Segment Start: RECORD EXTRACTS

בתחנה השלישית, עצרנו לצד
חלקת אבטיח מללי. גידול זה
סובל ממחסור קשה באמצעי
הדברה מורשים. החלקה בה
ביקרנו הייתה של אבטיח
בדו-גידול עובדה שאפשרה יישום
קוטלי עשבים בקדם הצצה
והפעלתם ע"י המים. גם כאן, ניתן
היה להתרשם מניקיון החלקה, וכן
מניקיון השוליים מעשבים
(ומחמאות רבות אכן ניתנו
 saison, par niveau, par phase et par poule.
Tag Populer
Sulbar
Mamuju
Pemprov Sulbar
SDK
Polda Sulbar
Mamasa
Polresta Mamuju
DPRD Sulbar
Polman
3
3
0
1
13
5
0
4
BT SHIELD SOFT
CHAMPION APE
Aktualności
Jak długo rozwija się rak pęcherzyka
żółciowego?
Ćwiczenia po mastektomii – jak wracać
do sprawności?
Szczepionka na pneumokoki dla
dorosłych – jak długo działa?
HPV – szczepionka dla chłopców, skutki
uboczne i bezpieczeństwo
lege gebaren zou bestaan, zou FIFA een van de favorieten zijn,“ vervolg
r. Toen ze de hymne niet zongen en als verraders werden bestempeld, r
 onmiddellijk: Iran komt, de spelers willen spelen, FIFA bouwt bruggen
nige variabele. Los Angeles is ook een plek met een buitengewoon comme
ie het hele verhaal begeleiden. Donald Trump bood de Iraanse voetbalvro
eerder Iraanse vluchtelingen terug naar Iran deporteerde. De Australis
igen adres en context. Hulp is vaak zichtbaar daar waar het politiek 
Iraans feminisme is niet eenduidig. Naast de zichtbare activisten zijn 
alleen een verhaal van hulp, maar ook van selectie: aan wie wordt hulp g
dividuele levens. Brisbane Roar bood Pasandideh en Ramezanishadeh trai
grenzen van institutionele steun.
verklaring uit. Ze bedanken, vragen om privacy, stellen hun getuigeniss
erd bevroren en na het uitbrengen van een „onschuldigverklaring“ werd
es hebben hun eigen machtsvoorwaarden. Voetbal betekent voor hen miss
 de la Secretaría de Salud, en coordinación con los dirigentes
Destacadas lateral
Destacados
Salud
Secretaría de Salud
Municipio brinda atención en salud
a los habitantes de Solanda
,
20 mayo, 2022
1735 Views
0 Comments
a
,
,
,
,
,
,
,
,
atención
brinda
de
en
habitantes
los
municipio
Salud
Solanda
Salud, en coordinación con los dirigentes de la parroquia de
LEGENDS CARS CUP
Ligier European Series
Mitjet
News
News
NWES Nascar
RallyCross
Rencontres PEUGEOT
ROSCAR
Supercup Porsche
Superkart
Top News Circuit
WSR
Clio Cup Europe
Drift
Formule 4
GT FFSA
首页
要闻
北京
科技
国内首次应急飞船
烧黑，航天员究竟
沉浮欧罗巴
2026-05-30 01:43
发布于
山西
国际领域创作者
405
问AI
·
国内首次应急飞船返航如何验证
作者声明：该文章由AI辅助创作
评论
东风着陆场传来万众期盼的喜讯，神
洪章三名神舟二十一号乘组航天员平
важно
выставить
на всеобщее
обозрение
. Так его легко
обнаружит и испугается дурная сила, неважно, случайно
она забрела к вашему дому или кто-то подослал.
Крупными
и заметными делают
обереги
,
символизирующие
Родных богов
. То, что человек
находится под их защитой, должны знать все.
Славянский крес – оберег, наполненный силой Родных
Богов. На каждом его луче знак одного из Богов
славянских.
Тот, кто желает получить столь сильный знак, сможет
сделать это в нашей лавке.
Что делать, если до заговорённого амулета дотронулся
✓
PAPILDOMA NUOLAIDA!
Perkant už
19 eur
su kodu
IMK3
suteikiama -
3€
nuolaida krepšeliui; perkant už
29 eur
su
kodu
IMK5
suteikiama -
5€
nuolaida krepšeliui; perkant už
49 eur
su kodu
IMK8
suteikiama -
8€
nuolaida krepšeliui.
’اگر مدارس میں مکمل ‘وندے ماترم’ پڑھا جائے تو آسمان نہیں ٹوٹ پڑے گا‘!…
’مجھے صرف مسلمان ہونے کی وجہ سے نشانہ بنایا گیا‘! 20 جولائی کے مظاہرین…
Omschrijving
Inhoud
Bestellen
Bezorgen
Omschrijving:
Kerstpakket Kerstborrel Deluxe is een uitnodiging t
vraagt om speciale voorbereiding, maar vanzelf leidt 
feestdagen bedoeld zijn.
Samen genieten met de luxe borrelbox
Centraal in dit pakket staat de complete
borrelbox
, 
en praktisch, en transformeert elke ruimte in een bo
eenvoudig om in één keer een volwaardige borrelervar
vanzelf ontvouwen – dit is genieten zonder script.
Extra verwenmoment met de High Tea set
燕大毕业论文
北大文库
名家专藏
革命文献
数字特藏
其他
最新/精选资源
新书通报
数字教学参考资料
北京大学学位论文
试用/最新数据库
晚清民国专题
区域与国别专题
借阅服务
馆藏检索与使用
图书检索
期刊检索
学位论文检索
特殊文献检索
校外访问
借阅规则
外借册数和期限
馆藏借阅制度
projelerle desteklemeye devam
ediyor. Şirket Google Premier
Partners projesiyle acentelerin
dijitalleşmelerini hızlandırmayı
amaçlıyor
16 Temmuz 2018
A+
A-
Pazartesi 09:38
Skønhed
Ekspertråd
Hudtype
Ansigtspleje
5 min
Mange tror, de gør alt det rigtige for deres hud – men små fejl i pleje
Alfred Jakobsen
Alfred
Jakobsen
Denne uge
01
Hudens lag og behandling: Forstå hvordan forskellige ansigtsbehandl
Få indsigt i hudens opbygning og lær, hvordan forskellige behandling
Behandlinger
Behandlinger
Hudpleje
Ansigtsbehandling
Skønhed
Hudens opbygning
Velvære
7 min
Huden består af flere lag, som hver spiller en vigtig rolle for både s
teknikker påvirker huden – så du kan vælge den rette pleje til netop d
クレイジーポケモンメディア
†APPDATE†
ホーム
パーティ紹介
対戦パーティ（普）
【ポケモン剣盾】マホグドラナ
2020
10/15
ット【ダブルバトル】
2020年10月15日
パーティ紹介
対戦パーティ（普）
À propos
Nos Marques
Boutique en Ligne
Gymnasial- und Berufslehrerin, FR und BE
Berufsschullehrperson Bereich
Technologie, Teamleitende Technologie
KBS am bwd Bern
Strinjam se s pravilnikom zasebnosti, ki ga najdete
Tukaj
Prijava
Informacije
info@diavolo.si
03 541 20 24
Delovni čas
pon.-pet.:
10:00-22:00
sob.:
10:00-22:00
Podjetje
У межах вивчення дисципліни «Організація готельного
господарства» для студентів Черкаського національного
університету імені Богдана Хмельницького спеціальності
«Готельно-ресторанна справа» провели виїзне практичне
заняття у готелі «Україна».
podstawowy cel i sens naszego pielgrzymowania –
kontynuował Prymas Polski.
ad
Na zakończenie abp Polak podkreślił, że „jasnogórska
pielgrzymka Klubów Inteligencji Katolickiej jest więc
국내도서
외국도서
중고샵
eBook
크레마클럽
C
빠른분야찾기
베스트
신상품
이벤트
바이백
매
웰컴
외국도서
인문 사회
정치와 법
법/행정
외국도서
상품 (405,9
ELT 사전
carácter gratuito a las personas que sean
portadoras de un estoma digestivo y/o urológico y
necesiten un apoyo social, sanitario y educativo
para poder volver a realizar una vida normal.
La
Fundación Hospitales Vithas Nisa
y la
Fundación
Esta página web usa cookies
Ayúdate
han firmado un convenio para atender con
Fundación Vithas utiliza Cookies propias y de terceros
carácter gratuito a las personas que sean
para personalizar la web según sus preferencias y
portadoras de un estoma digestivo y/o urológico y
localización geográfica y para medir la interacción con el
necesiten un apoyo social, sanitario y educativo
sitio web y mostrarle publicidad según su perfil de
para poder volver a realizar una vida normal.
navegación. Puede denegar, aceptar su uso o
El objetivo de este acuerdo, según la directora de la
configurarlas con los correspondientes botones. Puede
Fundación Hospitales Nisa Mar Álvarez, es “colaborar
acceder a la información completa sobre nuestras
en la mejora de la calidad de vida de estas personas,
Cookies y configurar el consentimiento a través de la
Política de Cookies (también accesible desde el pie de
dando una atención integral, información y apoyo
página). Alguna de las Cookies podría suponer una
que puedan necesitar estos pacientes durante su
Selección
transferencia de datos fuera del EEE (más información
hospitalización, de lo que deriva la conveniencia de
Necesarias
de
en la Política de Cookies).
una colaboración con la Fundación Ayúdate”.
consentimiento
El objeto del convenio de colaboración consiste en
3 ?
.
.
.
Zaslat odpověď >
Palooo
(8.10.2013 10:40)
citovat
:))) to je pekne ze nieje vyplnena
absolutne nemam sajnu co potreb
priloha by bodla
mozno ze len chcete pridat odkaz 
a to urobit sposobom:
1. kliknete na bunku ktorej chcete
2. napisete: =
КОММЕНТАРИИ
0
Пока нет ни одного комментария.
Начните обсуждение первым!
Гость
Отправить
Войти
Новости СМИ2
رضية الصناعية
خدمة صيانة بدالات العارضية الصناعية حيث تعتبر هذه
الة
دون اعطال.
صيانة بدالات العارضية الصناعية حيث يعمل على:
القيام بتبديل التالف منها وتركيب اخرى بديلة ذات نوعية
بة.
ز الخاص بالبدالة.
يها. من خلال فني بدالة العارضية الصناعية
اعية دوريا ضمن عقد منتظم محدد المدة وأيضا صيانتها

Segment End: RECORD EXTRACTS

REQUIRED ACTION:
Find the string "גידול" in the data. Report each line it appears in.

ANSWER TO THIS PROBLEM:
חלקת אבטיח מללי. גידול זה
בדו-גידול עובדה שאפשרה יישום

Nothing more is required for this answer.